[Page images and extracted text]

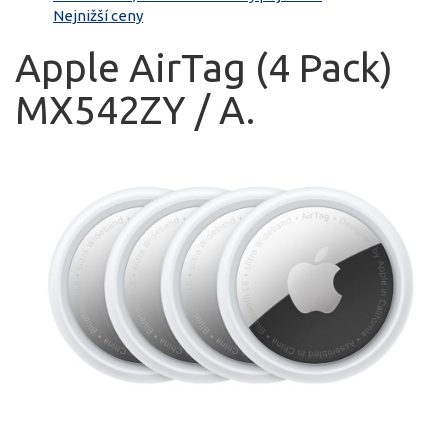
Nejnižší ceny
Apple AirTag (4 Pack)
MX542ZY / A.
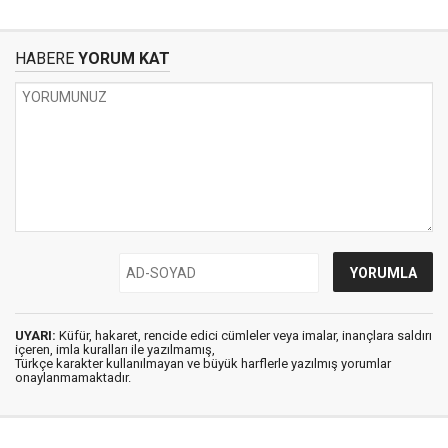
HABERE
YORUM KAT
UYARI:
Küfür, hakaret, rencide edici cümleler veya imalar, inançlara saldırı
içeren, imla kuralları ile yazılmamış,
Türkçe karakter kullanılmayan ve büyük harflerle yazılmış yorumlar
onaylanmamaktadır.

● What is required
When you copy the entries above, reproduce each line exactly and leave out any pictures.

● Output below
Nejnižší ceny
Apple AirTag (4 Pack)
MX542ZY / A.
HABERE
YORUM KAT
UYARI:
Küfür, hakaret, rencide edici cümleler veya imalar, inançlara saldırı
içeren, imla kuralları ile yazılmamış,
Türkçe karakter kullanılmayan ve büyük harflerle yazılmış yorumlar
onaylanmamaktadır.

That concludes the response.